A crown of pain est le cinquième album studio de Cris depuis Babylon Child en 2011. Dix morceaux pour presque une heure de musique et une pièce de quinze minutes en trois parties. Des titres ancrés dans le rock, le blues et le psychédélique composés entre 2014 et 2018.

L’album débute avec la première partie du titre ‘Crown of pain’ sur un extrait biblique. Genèse 1:20 : “Dieu dit : Que les eaux produisent en abondance des animaux vivants, et que des oiseaux volent sur la terre vers l’étendue du ciel.”. Une excellente ouverture qui nous plonge directement dans l’univers de Cris Luna. 

Et je ne dis pas ça parce que j’ai été au catéchisme, (personne n’est parfait), car s’ils avaient pu, les curés m’auraient excommunié à cause de mes questions dérangeantes et de mon impertinence.

La pochette champignon nucléaire chrétien rose sur fond de ciel bleu texan annonce la couleur et donne le ton très US de la musique.

L’album A crown of pain continue de manière plutôt tranquille sur des sonorités américana avec les titres ‘Number 12’ et ‘Ivory Sky’. Quand je vous parlais des inspirations prog de Cris un peu plus haut, ben justement, les trois dernières minutes de ‘Ivory Sky’ possèdent un quelque chose de Pink Floyd, encore que l’on peut se demander si Pink Floyd c’est bien du prog, mais je laisse ce débat aux vieux barbus intégristes.

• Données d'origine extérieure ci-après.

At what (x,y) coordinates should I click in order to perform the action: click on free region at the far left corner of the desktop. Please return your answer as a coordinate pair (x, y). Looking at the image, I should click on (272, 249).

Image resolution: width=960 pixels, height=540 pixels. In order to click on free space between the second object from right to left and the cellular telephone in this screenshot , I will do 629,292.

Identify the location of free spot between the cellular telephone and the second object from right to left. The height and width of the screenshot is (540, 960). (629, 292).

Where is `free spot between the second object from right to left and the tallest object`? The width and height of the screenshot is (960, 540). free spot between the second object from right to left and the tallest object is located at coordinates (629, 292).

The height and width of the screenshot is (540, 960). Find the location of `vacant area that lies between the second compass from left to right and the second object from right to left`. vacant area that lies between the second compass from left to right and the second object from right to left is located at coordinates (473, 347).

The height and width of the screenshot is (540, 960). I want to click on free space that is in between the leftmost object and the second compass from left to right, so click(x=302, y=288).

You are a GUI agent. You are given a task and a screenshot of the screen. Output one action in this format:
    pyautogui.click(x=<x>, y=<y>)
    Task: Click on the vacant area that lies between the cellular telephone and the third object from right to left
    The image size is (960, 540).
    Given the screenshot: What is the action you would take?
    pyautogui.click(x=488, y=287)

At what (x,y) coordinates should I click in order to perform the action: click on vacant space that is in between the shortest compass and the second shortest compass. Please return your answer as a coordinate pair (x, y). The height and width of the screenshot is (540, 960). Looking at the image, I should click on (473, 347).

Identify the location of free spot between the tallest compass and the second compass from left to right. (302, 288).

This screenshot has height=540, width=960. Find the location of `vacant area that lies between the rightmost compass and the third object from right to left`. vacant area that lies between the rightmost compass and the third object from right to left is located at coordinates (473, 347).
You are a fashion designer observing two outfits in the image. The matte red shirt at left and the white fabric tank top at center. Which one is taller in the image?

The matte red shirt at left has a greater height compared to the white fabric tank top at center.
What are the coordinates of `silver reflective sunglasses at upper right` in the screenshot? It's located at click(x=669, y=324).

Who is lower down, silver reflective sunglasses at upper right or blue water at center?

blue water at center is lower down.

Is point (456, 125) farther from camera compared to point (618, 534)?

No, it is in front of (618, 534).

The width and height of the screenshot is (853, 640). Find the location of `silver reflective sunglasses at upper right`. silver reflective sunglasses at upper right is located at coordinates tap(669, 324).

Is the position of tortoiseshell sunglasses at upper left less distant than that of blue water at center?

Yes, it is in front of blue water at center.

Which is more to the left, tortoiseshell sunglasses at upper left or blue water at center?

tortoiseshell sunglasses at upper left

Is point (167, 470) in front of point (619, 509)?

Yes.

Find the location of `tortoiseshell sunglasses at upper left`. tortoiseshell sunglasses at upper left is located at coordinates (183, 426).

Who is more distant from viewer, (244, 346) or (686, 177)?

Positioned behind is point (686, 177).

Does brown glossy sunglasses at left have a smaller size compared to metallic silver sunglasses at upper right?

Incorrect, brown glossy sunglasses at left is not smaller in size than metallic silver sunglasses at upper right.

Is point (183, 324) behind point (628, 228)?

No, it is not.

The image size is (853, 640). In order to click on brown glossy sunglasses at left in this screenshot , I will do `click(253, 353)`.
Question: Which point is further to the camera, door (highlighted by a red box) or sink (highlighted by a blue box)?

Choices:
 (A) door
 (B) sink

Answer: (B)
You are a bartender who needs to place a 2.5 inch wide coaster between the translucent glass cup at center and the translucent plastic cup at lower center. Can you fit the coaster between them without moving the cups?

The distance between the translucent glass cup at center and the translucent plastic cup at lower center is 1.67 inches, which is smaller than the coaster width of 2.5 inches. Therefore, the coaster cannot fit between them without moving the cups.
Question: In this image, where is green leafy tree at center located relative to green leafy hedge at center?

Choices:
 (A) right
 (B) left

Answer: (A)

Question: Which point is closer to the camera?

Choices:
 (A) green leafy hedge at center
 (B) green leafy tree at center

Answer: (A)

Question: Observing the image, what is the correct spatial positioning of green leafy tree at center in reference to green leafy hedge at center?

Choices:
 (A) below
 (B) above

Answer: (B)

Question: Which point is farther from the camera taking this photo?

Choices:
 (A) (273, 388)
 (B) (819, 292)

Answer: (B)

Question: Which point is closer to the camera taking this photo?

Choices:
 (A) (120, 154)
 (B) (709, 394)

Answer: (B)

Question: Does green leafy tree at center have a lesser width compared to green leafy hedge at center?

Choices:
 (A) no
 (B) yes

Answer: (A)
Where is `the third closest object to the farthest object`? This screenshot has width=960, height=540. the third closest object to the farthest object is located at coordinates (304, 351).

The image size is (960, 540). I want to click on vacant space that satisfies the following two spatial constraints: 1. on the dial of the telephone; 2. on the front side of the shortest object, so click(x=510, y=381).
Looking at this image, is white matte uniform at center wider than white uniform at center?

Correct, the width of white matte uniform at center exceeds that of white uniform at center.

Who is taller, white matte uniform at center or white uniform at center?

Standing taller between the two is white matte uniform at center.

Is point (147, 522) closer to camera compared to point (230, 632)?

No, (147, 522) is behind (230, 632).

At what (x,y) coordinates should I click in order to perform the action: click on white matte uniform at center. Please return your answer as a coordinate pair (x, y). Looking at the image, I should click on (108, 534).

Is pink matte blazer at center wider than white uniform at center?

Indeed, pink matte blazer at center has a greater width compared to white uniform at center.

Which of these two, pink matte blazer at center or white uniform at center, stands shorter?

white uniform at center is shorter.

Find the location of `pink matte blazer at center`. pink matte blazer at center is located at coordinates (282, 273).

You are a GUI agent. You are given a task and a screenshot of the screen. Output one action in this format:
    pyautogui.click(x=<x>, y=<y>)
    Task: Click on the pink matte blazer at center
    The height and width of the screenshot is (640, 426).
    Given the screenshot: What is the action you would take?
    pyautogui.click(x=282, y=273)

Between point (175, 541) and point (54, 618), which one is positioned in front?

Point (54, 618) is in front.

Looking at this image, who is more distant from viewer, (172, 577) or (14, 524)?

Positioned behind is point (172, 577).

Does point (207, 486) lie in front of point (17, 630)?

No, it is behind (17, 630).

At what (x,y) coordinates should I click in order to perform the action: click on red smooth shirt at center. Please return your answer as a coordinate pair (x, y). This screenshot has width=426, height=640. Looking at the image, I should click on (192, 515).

C’est sur une musique électro rock western que Cris nous parle ensuite de la révolution de Février à Kiev en 2014 dans la chanson ‘Maïdan’. Le titre, plus nerveux que les deux précédents, s’achève sur un chant traditionnel, probablement ukrainien.

La pression monte d’un cran avec le quasi punk ‘Torn’. Bon du punk bobo avec des guitares bien jouées parce que Cris n’a plus l’âge de tout casser et que la crête bleue et verte dans les cheveux gris, ça ferait tâche, même si No Future. 

Avec ‘Black Pearl’ on bascule dans l’univers du blues et ‘Morning sunbird’ nous surprend avec un poème de Bertolt Brecht, ‘Die Liebenden’, déclamé en allemand par Fritz Stavenhagen.

Mais c’est la seconde partie de ‘Crown of Pain’ qui a ma préférence. Le titre, de plus de onze minutes, oscille entre blues et psychédélique. Un morceau puissant, nettement plus dramatique que les autres, où le trio formé de Cris, de Nicolas Fageot et de Benoît Cazzulini donne tout ce qu’il a dans les tripes.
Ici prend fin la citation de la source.